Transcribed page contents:

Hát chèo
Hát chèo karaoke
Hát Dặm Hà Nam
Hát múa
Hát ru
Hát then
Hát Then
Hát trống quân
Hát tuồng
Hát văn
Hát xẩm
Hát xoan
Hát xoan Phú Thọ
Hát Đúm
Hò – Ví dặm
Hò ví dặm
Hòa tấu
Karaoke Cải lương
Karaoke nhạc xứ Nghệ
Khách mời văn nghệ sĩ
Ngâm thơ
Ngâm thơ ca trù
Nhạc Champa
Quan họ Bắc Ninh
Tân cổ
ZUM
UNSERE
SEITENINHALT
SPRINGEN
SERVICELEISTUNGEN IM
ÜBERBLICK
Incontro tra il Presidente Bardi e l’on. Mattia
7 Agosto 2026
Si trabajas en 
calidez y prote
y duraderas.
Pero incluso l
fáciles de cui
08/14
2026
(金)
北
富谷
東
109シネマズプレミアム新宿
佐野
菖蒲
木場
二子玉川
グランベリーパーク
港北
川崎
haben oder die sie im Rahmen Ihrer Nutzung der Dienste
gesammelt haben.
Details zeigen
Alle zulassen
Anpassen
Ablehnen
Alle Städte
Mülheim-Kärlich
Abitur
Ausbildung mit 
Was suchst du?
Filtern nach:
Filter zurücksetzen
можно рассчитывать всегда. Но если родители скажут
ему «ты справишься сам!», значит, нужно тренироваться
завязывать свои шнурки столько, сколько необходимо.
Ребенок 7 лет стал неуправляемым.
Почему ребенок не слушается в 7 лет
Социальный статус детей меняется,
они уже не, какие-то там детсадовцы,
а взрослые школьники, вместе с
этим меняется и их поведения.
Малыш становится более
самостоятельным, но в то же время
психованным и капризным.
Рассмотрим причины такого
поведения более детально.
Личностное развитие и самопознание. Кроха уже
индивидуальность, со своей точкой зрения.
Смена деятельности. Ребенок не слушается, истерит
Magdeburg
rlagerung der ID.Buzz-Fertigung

§ **What is required**: Give again exactly, and only, the lines above starting at the one with "Mülheim-Kärlich" and ending at the one with "этим меняется и их поведения.".

§ **Solution to this exercise**:
Mülheim-Kärlich
Abitur
Ausbildung mit 
Was suchst du?
Filtern nach:
Filter zurücksetzen
можно рассчитывать всегда. Но если родители скажут
ему «ты справишься сам!», значит, нужно тренироваться
завязывать свои шнурки столько, сколько необходимо.
Ребенок 7 лет стал неуправляемым.
Почему ребенок не слушается в 7 лет
Социальный статус детей меняется,
они уже не, какие-то там детсадовцы,
а взрослые школьники, вместе с
этим меняется и их поведения.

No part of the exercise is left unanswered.